Cadillac Cathedral
By Jack Hodgins
Ronsdale Press
213 pages; $18.95
Reviewed by Margaret Thompson
In his latest novel, Cadillac Cathedral, Jack Hodgins takes us back to familiar territory, the Macken world of mid-Vancouver Island. He recreates Portuguese Creek, a tiny community off the beaten track and populates it with what would have to be called characters in every sense of the word—retired loggers, a forceful ex-schoolteacher, eccentric chicken farmers. The focal point is Arvo Saarikoski, “a man in his seventies whose retirement years were filled with the pleasure of restoring cars and trucks that had been wrecked and then abandoned by those who could afford to replace them.”

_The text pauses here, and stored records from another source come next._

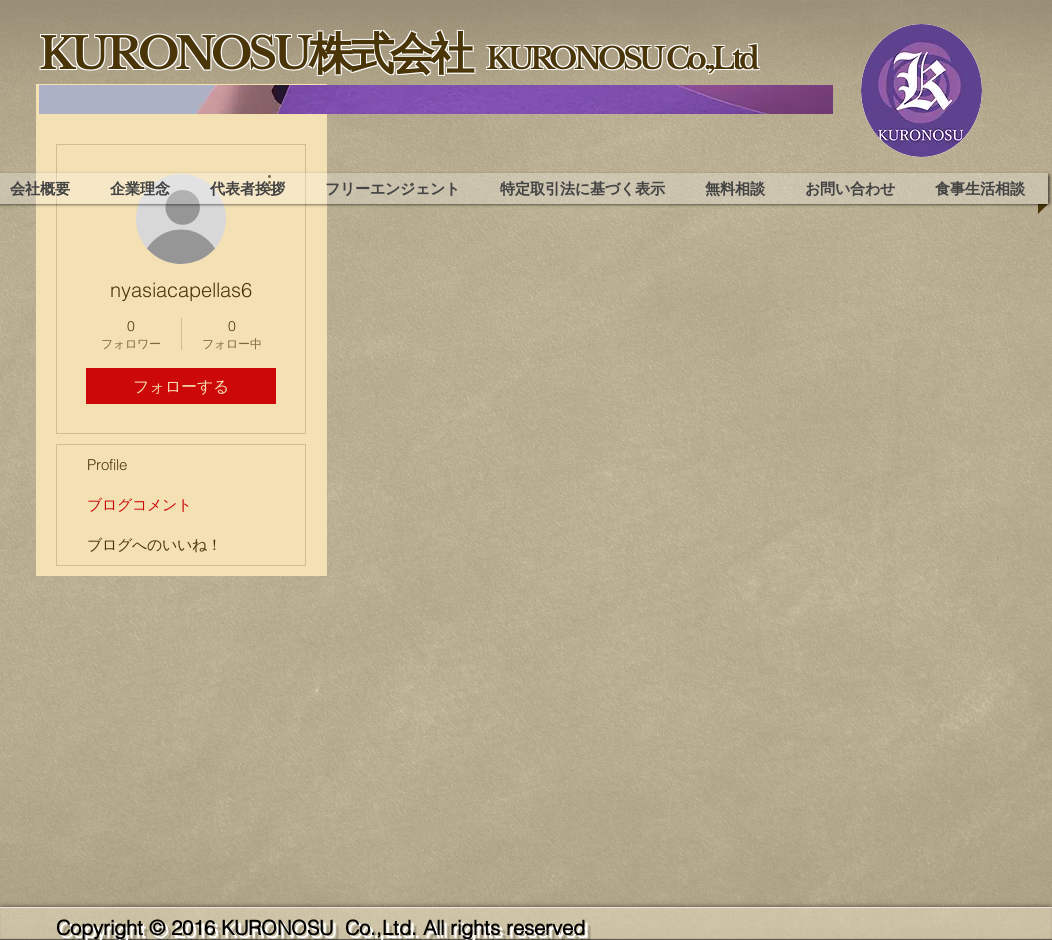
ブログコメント (139, 504)
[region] (436, 99)
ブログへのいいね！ (154, 544)
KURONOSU (280, 927)
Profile (107, 464)
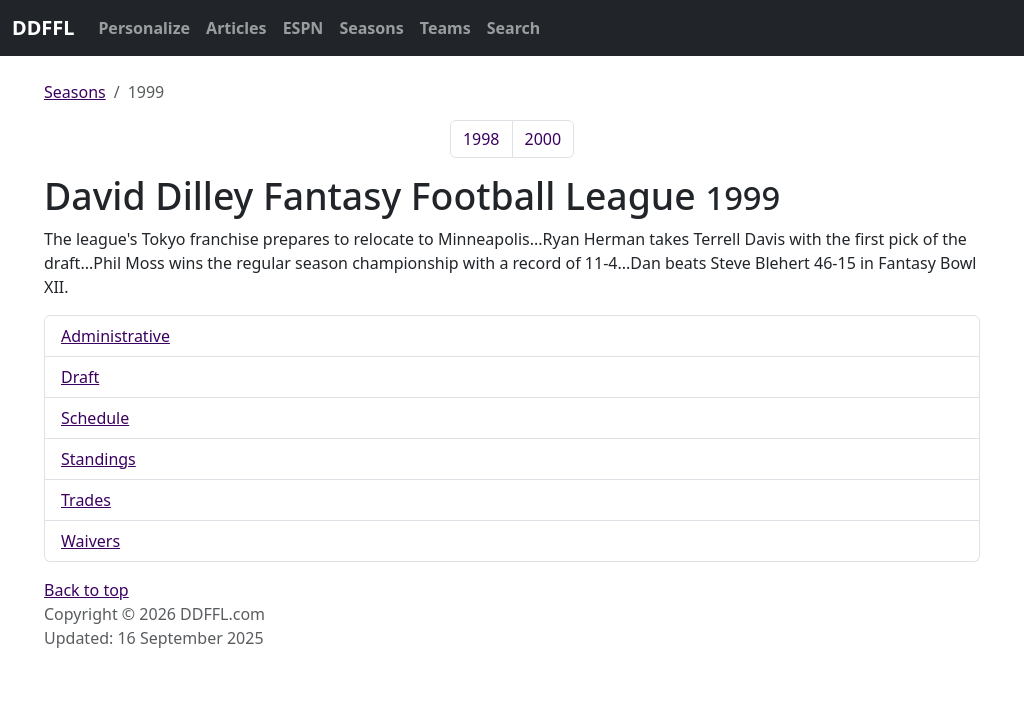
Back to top (86, 590)
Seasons (371, 28)
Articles (236, 28)
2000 (543, 139)
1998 (481, 139)
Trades (86, 500)
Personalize (144, 28)
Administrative (115, 336)
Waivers (90, 541)
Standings (98, 459)
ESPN (303, 28)
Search (513, 28)
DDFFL (43, 27)
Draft (80, 377)
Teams (445, 28)
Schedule (95, 418)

Arvo hears of a vintage hearse, a Cadillac Cathedral, which is allegedly being used to haul logs out in the bush. It is a serendipitous moment, for Martin Glass, who used to be the local M.P., has died in Victoria. Arvo conceives of the idea of rescuing the hearse, collecting Martin’s body to bring it back home for a suitably dignified send-off, and then returning the hearse to its rightful owner, Myrtle, the daughter of a former local undertaker. Arvo is a lifelong bachelor, despite the determined efforts of the Woman from Thunder Bay and sundry other females, but he has enshrined Myrtle in his heart ever since their schooldays.

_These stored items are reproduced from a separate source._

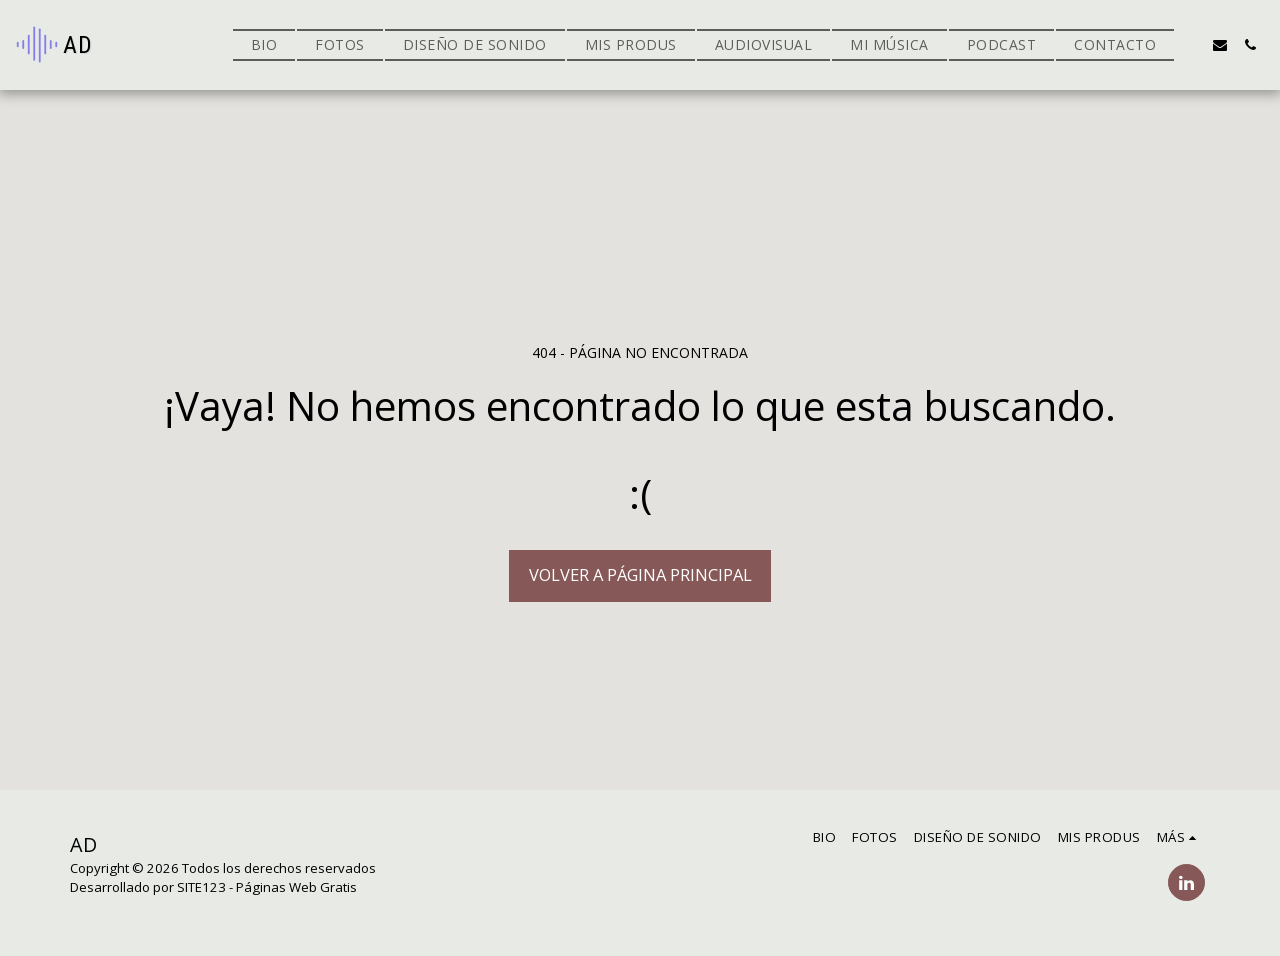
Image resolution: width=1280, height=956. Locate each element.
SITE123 (201, 887)
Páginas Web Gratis (296, 887)
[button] (1190, 45)
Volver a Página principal (640, 574)
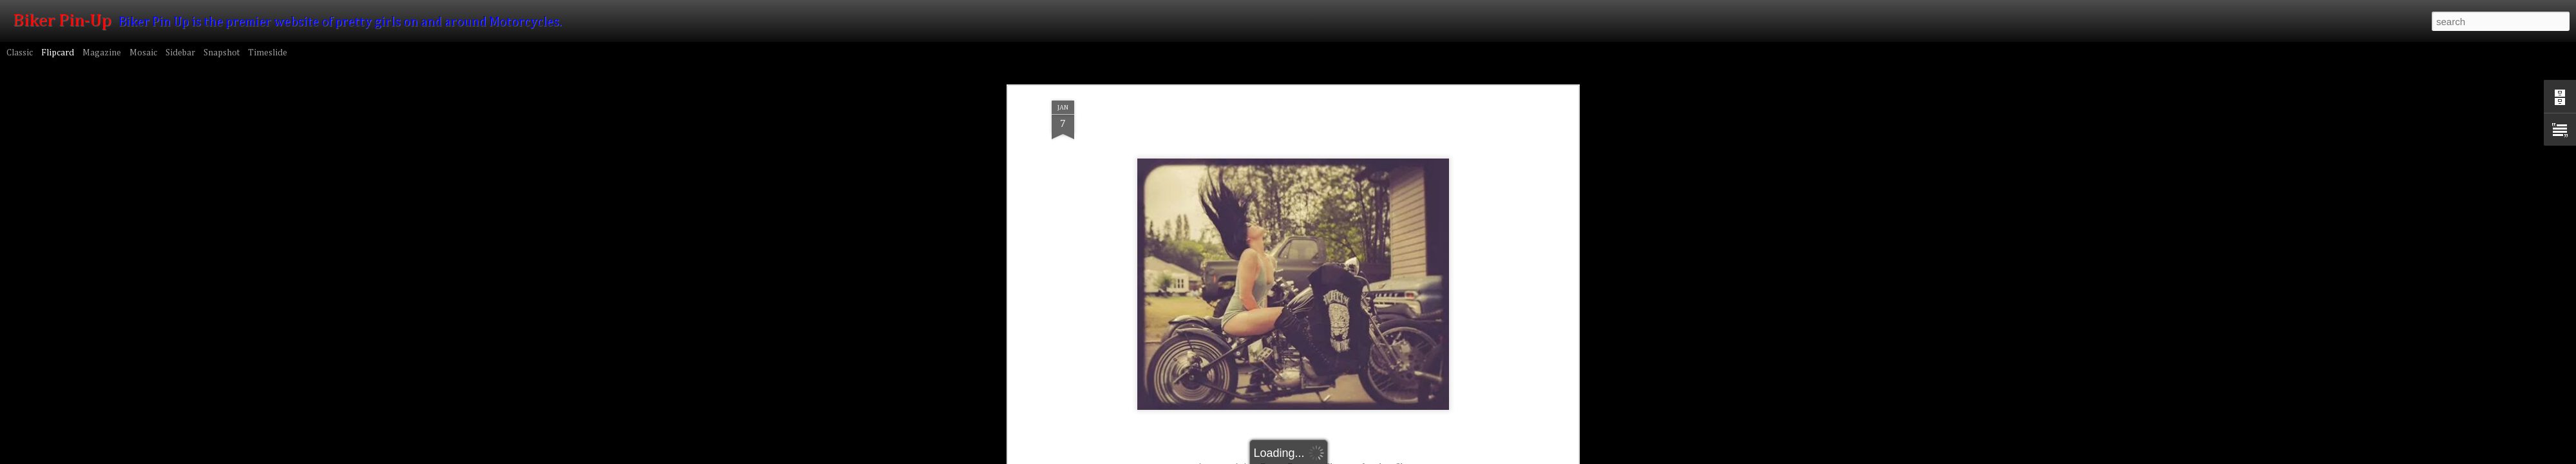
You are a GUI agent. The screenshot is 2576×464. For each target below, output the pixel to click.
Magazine (101, 52)
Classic (19, 52)
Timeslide (267, 52)
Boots (1271, 256)
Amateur (1213, 256)
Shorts (1408, 256)
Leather (1377, 256)
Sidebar (180, 52)
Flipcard (57, 52)
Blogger (1426, 456)
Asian (1245, 256)
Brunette (1304, 256)
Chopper (1341, 256)
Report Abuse (1462, 456)
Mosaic (143, 52)
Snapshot (222, 52)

It is easy to visualize this novel as a road movie, a version for elders proceeding at the dignified pace of the vintage hearse, a leisurely journey that reflects the lives of the participants and the social mores of their world. Arvo and his retinue set off on their picaresque way to the south Island where Martin and Myrtle both wait, unaware. Naturally there are delays: Arvo reflects that some would consider “his whole life looked like a series of detours,” which they would call avoidance. Certainly, “a detour was also a reminder that there was no end of ways in which life could keep you from even reaching your destination,” and that is exactly the result here, with local businessmen hoping to acquire the hearse for publicity purposes, most notably with the vehicle being “borrowed” to star at a pre-mortem wake.
The slow pace gives Arvo plenty of time to reflect, and this inner debate is one of the most human elements of the story. Arvo has always been “a man who fixed things—machines anyway.” Decisions are another matter, especially when other people are involved. The advisability of renewing acquaintance with the unattainable Myrtle involves a mental roller coaster of indecision which life resolves in typically unsuspected ways.

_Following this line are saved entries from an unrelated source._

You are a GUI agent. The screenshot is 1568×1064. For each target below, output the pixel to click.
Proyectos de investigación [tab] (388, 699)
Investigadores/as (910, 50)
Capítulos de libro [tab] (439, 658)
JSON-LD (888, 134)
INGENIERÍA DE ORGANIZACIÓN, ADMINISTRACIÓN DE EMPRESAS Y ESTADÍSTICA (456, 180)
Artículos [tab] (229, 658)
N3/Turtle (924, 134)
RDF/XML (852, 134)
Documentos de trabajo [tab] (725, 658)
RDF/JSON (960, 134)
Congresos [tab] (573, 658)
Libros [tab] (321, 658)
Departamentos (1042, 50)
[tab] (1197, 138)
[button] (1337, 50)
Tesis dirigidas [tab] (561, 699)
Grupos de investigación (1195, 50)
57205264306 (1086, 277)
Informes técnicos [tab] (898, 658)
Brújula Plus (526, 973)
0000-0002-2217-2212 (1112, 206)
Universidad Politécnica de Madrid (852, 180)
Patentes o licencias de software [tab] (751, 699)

And that, of course, is the real subject here. The final events at Martin’s seaside funeral seem to offer Arvo a different kind of future with Cynthia’s dreams of reviving her old drive-in movie business. As Arvo discovered with Myrtle, however, “something that belonged entirely in your past might as well disappear altogether once you were no longer part of it.” There is already evidence at the funeral that the demands of the future will override the nostalgic pull of the past: Martin’s absentee sons are already negotiating real estate deals at their father’s old home.
Hodgins calls his novel A Tale. A hint, perhaps, that we should enjoy this story for its narrative elements, for its light-hearted humour and gentle skewering of the human condition—for its sheer entertainment value—and also be prepared to recognize it as being more than the sum of its parts, almost allegorical. Cynthia, willing to embrace uncertainty, sums up the intent best: “Haven’t you noticed?” she says. “We start life over again every day. All of us. Even a man who hides in his workshop with grease up to his elbows.”
Margaret Thompson launches her new novel, The Cuckoo’s Child, at Russell Books, Tuesday, April 15, 2014, at 7 p.m.